Erfolgsmessung als schwierig beurteilt

Die Resultate: Mehr als 60 Prozent der Befragten gehen von einer stärkeren Gewichtung der Kundenbindungsinstrumente „personalisierte Ansprache“ und „Datenanalyse“ aus. Etwa jeder Zweite vermutet eine Stagnation oder Reduzierung bei „Preisen und Belohnungen“ sowie „Coupons/Vouchers“. Als die größte Herausforderung bei der Umsetzung von Kundenbindungsmaßnahmen haben 57 Prozent der Befragten die schwierige Messbarkeit des Erfolgs angegeben, gefolgt von 49 Prozent der Befragten, die keine Ressourcen zur Umsetzung von Kundenbindungsmaßnahmen haben.

„Kunden begeistern und nachhaltig an das eigene Unternehmen binden, gilt als Königsdisziplin im Marketing – und als große Herausforderung. Die Ergebnisse zeigen, dass in vielen Unternehmen der Erfolg von Kundenbindung daran gemessen wird, wie stark der Umsatz steigt“, erläutert Alexander Herweg, ein Geschäftsführer von Department One. Die Umsetzung von Kundenbindungsmaßnahmen scheitere zudem noch häufig an fehlenden Ressourcen und mangelndem Know-how.
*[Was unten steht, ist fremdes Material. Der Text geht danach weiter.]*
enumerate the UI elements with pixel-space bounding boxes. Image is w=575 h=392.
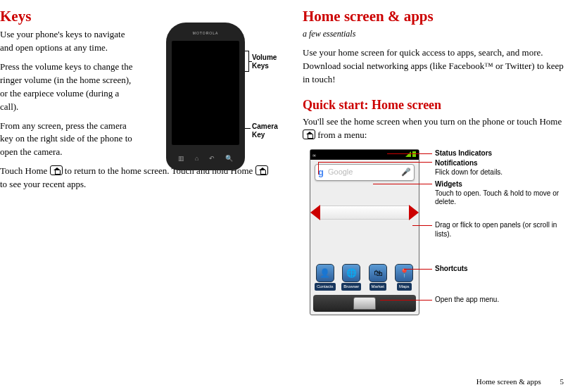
- shortcut-market[interactable]: 🛍 Market: [366, 264, 390, 291]
- contacts-icon: 👤: [316, 264, 334, 282]
- camera-key-callout: Camera Key: [252, 122, 278, 139]
- search-icon: 🔍: [225, 154, 233, 163]
- panel-drag-row[interactable]: [310, 205, 419, 220]
- shortcut-browser[interactable]: 🌐 Browser: [340, 264, 364, 291]
- signal-icon: [405, 151, 411, 157]
- home-icon: [50, 165, 63, 175]
- browser-icon: 🌐: [342, 264, 360, 282]
- callout-drag: Drag or flick to open panels (or scroll …: [435, 221, 557, 238]
- maps-icon: 📍: [395, 264, 413, 282]
- panel-right-arrow-icon: [409, 205, 419, 220]
- voice-search-icon[interactable]: 🎤: [401, 167, 411, 178]
- keys-p3: From any screen, press the camera key on…: [0, 120, 136, 160]
- back-icon: ↶: [209, 154, 215, 163]
- volume-keys-callout: Volume Keys: [252, 53, 277, 70]
- shortcut-contacts[interactable]: 👤 Contacts: [313, 264, 337, 291]
- callout-notifications-title: Notifications: [435, 159, 478, 167]
- menu-icon: ▥: [178, 154, 184, 163]
- quick-start-para: You'll see the home screen when you turn…: [303, 115, 567, 142]
- search-placeholder: Google: [328, 167, 401, 178]
- quick-start-heading: Quick start: Home screen: [303, 96, 567, 114]
- home-icon: [303, 129, 315, 139]
- callout-status: Status Indicators: [435, 149, 492, 157]
- callout-widgets-title: Widgets: [435, 180, 462, 188]
- intro-para: Use your home screen for quick access to…: [303, 46, 567, 87]
- google-g-icon: g: [318, 166, 324, 179]
- home-icon: ⌂: [195, 154, 198, 163]
- status-bar[interactable]: ∞: [310, 150, 419, 160]
- tagline: a few essentials: [303, 28, 567, 40]
- keys-p2: Press the volume keys to change the ring…: [0, 61, 136, 113]
- home-screen-figure: ∞ g Google 🎤: [303, 149, 567, 332]
- market-icon: 🛍: [369, 264, 387, 282]
- page-footer: Home screen & apps 5: [476, 377, 564, 388]
- page-number: 5: [560, 377, 564, 388]
- callout-notifications-text: Flick down for details.: [435, 168, 503, 176]
- notification-icons: ∞: [312, 152, 316, 159]
- app-drawer-handle[interactable]: [313, 295, 416, 312]
- panel-left-arrow-icon: [310, 205, 320, 220]
- shortcut-maps[interactable]: 📍 Maps: [393, 264, 417, 291]
- callout-shortcuts: Shortcuts: [435, 265, 468, 272]
- home-screen-heading: Home screen & apps: [303, 6, 567, 27]
- footer-section: Home screen & apps: [476, 377, 541, 386]
- callout-appmenu: Open the app menu.: [435, 296, 499, 303]
- phone-brand: MOTOROLA: [166, 31, 245, 36]
- battery-icon: [412, 151, 416, 157]
- google-search-widget[interactable]: g Google 🎤: [315, 164, 415, 181]
- keys-p1: Use your phone's keys to navigate and op…: [0, 28, 136, 55]
- phone-mock-left: MOTOROLA ▥ ⌂ ↶ 🔍 Volume Keys Camera Key: [166, 23, 259, 170]
- callout-widgets-text: Touch to open. Touch & hold to move or d…: [435, 189, 559, 206]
Obwohl Datenanalyse und personalisierte Ansprache der Kunden aus Sicht der Entscheider immer wichtiger werden, werten 39 Prozent der Befragten noch nicht einmal die Daten der eigenen Website aus. „Wir sehen daran, dass die Nutzung von Kundendaten in Unternehmen als Thema in der Theorie erkannt ist, aber praktisch noch Erklärungsbedarf besteht, wie das geschehen soll“, resümiert Herweg. Unternehmen verschenkten hier Marketingmillionen, sie könnten die Effizienz ihrer Kampagnen erheblich optimieren, wenn sie ihre bereits vorhandenen Datenschätze heben würden und bereits im Vorfeld in die Strategie und Planung integrierten.

Knapp jedes zweite Unternehmen nutzt Social-Media-Daten

Welche Quellen für Kundendaten werden bereits im eigenen Marketing genutzt? – 61 Prozent nennen „Daten der eigenen Website“. Dahinter folgen „Social-Media-Daten“, genannt von 48 Prozent. Fast ebenso viele (45 Prozent) greifen auf „Daten aus Kundenbindungsprogrammen“ zurück, gleiches gilt für „Promotion-Daten“ (44 Prozent). Genau vier von zehn Entscheidern nutzen „Kassen-/Bondaten“, bei „Customer-Care-Daten“ sind es etwas weniger (37 Prozent) und „Mobil-Daten“ geben nur 27 Prozent an.

Von diesen sieben genannten Datenquellen nutzen nur vier Prozent der Befragten alle sieben. Insgesamt 64 Prozent greifen auf drei bis fünf der sieben Quellen zu und werten diese aus. Weitere zehn Prozent nutzen nur zwei Datenquellen und 4,5 Prozent konzentrieren auf eine Quelle. Vier Prozent verzichten komplett auf eine Analyse von Kundendaten.

Als Gründe dafür, wieso Daten heute nicht stärker zur Kundenbindung eingesetzt werden, geben 54 Prozent der Befragten eine fehlende Datenauswertung an, 50 Prozent unklare Datenschutzregeln und 49 Prozent haben erklärt, dass Daten in unterschiedlichen Silos vorhanden sind.

Die kostenfreie Studie kann hier angefordert werden. (Goldmedia Research/asc)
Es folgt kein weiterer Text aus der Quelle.